But note that E2 – E1 ≠ 42 eV, E3 – E1 ≠ 42 eV, E4 – E1 ≠ 42 eV and E3 – E2 ≠ 42 eV.
For all possibilities, no difference in energy is an integer multiple of photon energy. Hence, photon A is not absorbed by this atom. But for Photon B, E4 – E1 = 51 eV, which means, Photon B can be absorbed by this atom.
(d) The radius of Bohr orbit is For all possibilities \( r_n = \frac{a_0 × n^2}{z} \)
For n = 1, z = 2
\[ r_1= \frac{a_0}{2} \] \[ = \frac{0.529}{2} \] \[ =0.265 Å \](e) Since, total energy is equal to negative of kinetic energy in Bohr atom model, we get
\[ KE_n = -E_n = -\left(-\frac{54.4}{n^2} \, \text{eV}\right) \]\[ = \frac{54.4}{n^2} \, \text{eV} \] Since, Potential energy is negative of twice the kinetic energy, \[ U_n = -2KE_n = -2\left(\frac{54.4}{n^2} \, \text{eV}\right) \]
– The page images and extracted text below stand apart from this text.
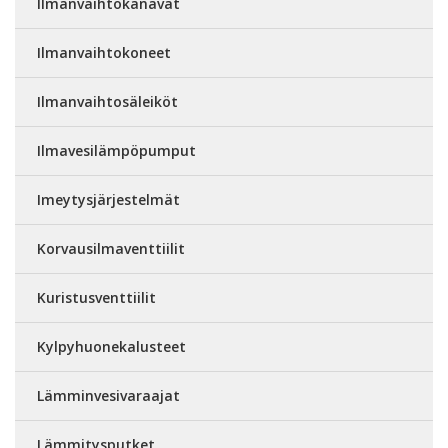
Ilmanvaihtokanavat
Ilmanvaihtokoneet
Ilmanvaihtosäleiköt
Ilmavesilämpöpumput
Imeytysjärjestelmät
Korvausilmaventtiilit
Kuristusventtiilit
Kylpyhuonekalusteet
Lämminvesivaraajat
Lämmitysputket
\[ = -\frac{108.8}{n^2} \, \text{eV} \] For a ground state, put n =1
Kinetic energy is \[ KE_1 = 54.4 \, \text{eV} \] and Potential energy is \[ U_1 = -108.8 \, \text{eV} \]
Atomic spectra
Materials in the solid, liquid and gaseous states emit electromagnetic radiations when they are heated up and these emitted radiations usually exhibit continuous spectrum. For example, when white light is examined through a spectrometer, electromagnetic radiations of all wavelengths are observed which is a continuous spectrum.
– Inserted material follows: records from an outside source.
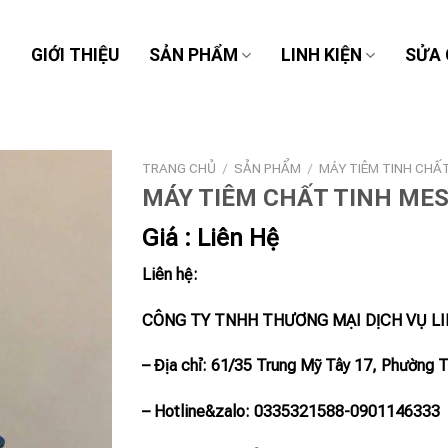
Ủ
GIỚI THIỆU
SẢN PHẨM
LINH KIỆN
SỬA
TRANG CHỦ
/
SẢN PHẨM
/
MÁY TIÊM TINH CHẤ
MÁY TIÊM CHẤT TINH ME
Giá : Liên Hệ
Liên hệ:
CÔNG TY TNHH THƯƠNG MẠI DỊCH VỤ L
– Địa chỉ: 61/35 Trung Mỹ Tây 17, Phường 
– Hotline
&zalo
: 0335321588-0901146333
In early twentieth century, many scientists spent considerable time in understanding the characteristic radiations emitted by the atoms of individual elements exposed to a flame or
electrical discharge. When they were viewed or photographed, instead of a continuous spectrum, the radiation contains of a set of discrete lines, each with characteristic wavelength. In other words, the wavelengths of the radiation obtained are well defined and their positions and intensities are characteristic of the element as shown in Figure 9.21.
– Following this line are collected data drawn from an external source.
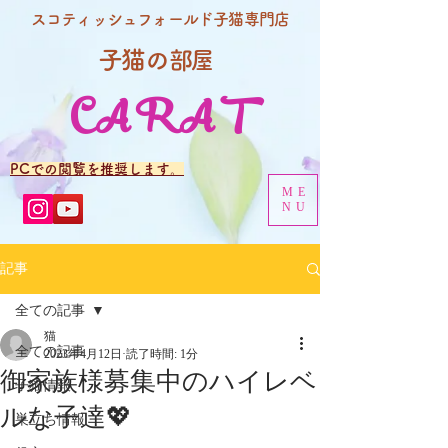
スコティッシュフォールド子猫専門店
子猫の
部屋
CARAT
PCでの閲覧を推奨します。
ME
NU
記事
全ての記事
猫
全ての記事
2023年4月12日
読了時間: 1分
御家族様募集中のハイレベ
子猫情報
ルな子達💖
巣立ち情報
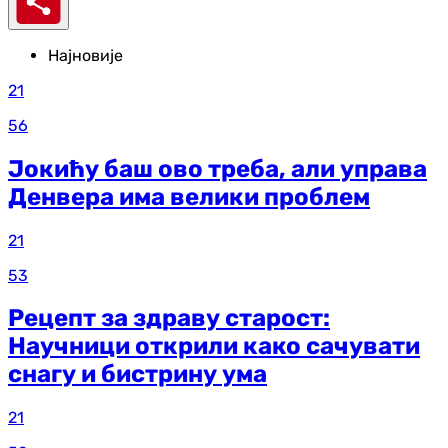
Најновије
21
56
Јокићу баш ово треба, али управа
Денвера има велики проблем
21
53
Рецепт за здраву старост:
Научници открили како сачувати
снагу и бистрину ума
21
This implies that these spectra are unique to each element and can be used to identify the element of the gas (like finger print used to identify a person) – that is, it varies from one gas to another gas. This uniqueness of line spectra of elements made the scientists to determine the composition of stars, sun and also used to identify the unknown compounds.
Hydrogen spectrum
When the hydrogen gas enclosed in a tube is heated up, it emits electromagnetic radiations of certain sharply-defined characteristic wavelength (line spectrum), called hydrogen emission spectrum (Refer unit 5, volume 1 of +2 physics text book). The emission spectrum of hydrogen is shown in Figure 9.22(a).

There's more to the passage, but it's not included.